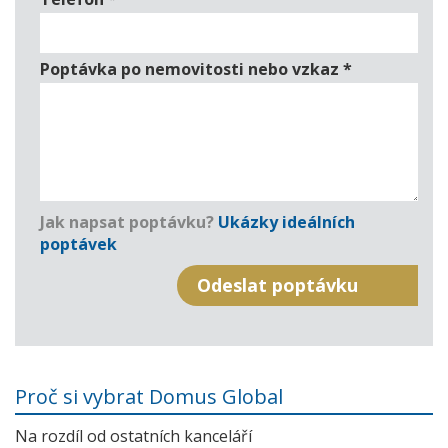
Poptávka po nemovitosti nebo vzkaz
*
Jak napsat poptávku?
Ukázky ideálních
poptávek
Proč si vybrat Domus Global
Na rozdíl od ostatních kanceláří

******

◆ **Try it**: In the listing above, find the line containing "Jak napsat poptávku?"; that line and every line after it, through the last, are to be retyped exactly.

◆ **Answer box**:
Jak napsat poptávku?
Ukázky ideálních
poptávek
Proč si vybrat Domus Global
Na rozdíl od ostatních kanceláří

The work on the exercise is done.